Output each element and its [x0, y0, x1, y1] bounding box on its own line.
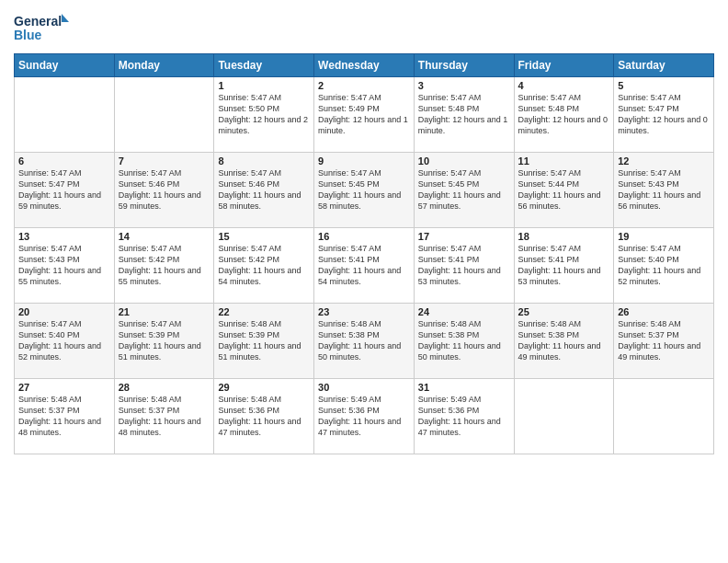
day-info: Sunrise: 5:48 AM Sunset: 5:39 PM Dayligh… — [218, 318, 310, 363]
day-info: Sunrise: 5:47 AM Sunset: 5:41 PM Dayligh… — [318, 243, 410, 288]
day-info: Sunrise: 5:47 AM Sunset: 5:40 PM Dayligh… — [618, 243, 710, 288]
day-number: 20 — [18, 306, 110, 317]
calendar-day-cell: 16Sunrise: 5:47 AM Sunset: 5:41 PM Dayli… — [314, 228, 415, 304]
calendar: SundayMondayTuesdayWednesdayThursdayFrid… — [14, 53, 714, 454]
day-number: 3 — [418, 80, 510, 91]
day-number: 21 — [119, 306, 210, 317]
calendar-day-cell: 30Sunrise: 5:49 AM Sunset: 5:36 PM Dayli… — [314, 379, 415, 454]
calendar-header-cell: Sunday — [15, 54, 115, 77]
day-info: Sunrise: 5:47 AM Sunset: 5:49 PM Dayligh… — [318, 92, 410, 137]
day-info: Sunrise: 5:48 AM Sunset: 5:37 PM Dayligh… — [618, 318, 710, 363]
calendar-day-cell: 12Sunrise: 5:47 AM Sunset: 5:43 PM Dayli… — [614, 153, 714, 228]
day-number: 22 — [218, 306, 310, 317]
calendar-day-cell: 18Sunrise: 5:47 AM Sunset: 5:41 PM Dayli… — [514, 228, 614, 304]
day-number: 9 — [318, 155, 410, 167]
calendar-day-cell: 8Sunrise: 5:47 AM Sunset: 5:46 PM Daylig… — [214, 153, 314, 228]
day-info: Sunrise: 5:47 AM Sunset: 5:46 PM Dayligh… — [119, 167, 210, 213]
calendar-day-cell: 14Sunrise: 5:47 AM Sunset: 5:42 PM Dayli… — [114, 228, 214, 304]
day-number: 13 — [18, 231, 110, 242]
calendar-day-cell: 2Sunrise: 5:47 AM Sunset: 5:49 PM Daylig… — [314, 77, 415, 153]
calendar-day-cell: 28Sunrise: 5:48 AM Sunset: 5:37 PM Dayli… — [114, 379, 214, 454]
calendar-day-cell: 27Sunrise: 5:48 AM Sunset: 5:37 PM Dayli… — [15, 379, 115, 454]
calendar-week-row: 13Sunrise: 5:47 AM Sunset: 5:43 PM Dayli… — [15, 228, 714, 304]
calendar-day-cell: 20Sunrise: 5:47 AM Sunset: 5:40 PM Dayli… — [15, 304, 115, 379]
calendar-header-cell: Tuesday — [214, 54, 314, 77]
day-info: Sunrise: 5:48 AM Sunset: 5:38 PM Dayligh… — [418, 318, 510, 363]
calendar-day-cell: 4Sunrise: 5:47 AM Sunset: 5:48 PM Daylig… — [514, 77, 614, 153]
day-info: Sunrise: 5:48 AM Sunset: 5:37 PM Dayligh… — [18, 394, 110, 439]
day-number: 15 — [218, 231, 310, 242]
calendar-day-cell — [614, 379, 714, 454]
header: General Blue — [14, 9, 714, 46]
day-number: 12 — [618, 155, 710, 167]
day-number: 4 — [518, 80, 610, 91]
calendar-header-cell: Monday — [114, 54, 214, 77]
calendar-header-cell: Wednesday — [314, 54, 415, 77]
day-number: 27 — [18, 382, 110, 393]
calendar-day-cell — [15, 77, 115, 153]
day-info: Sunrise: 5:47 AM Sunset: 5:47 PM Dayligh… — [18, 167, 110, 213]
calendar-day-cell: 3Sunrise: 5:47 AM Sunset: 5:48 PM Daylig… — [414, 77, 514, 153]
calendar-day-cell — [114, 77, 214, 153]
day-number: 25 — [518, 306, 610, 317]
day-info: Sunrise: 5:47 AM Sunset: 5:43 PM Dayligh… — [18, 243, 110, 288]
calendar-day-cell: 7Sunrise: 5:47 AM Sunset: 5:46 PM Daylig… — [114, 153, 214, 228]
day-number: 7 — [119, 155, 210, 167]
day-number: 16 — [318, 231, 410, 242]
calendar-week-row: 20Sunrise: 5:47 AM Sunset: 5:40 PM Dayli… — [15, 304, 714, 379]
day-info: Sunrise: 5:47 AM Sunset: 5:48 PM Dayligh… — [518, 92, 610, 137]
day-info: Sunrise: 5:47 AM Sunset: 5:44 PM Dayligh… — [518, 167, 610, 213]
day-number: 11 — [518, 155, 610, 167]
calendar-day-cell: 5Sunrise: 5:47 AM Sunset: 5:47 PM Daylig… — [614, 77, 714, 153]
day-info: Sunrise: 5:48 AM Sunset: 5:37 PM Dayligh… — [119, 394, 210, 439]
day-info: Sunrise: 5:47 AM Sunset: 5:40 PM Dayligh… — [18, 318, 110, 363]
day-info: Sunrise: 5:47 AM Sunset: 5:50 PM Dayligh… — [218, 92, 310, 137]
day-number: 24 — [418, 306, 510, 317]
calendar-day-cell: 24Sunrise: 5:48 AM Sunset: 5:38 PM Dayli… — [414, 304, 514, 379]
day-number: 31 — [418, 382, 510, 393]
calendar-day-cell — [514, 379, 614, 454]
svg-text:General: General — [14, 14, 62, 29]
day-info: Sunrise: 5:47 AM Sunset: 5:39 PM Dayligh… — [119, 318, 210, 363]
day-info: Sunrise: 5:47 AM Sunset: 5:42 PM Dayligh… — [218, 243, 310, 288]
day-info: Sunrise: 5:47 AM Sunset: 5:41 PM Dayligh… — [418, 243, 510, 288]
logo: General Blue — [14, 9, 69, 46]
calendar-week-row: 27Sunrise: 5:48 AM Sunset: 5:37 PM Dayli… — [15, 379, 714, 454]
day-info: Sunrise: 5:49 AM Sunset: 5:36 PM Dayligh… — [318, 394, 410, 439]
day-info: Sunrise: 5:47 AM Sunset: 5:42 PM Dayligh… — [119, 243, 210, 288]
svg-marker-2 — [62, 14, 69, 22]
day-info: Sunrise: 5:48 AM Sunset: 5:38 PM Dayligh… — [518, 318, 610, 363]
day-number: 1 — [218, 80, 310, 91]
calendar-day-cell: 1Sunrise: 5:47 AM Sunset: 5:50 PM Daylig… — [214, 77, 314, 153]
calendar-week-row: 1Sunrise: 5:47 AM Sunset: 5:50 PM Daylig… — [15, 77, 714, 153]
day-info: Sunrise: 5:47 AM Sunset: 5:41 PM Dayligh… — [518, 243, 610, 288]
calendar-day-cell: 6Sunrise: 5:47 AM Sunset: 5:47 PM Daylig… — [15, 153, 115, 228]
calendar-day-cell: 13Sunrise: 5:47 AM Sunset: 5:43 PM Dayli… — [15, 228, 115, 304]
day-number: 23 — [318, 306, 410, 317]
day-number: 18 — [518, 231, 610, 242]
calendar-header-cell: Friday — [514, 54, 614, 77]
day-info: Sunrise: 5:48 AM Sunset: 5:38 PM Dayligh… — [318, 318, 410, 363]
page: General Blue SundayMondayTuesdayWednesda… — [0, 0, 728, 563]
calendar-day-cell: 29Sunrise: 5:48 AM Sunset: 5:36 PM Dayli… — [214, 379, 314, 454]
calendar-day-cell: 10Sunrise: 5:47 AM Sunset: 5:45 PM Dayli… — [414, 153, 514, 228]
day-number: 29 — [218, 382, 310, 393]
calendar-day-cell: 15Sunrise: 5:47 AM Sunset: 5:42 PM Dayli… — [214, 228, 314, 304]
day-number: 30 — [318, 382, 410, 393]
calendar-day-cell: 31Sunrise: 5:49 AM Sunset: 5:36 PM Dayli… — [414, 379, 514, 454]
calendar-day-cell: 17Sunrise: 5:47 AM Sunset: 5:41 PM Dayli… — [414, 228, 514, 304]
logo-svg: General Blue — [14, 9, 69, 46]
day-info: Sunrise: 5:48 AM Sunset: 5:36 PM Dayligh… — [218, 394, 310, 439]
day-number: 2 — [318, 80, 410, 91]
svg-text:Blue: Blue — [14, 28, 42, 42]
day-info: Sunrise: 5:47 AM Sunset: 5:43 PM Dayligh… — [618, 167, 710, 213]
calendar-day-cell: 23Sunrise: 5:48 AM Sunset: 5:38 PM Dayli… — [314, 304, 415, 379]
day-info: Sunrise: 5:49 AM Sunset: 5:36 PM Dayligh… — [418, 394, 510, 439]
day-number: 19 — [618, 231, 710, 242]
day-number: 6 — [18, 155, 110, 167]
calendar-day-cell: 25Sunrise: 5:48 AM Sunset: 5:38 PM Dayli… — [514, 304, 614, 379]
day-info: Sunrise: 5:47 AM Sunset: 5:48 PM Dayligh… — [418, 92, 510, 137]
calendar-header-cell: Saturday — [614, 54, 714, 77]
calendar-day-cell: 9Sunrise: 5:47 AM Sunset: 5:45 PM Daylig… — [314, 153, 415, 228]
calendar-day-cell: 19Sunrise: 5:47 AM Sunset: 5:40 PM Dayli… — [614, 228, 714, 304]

==

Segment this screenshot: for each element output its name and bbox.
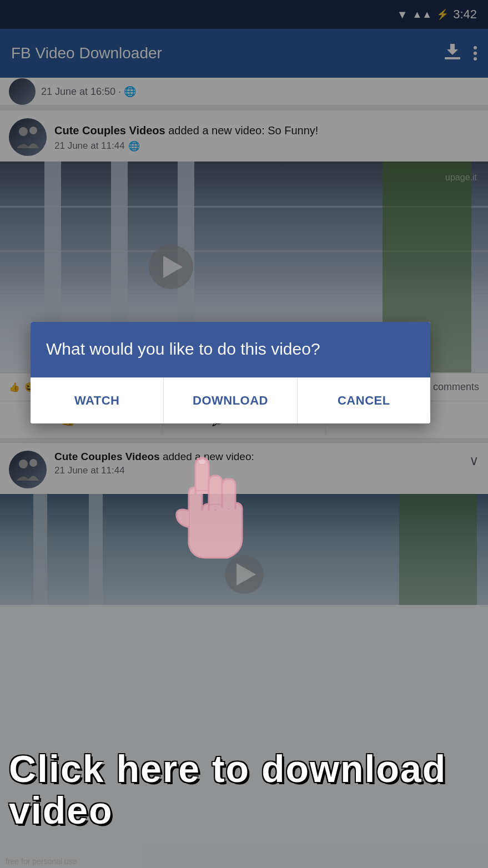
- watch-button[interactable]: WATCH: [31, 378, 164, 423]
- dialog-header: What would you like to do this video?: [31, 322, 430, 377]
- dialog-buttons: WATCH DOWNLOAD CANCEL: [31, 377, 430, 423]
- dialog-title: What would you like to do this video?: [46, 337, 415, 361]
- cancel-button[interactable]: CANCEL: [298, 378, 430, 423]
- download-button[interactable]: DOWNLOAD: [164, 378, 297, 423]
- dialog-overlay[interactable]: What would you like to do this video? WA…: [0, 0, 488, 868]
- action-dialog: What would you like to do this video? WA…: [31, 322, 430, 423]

## YOUR TASK
The number of lines above containing the word "each" is all that should be returned.

## ANSWER SPACE
2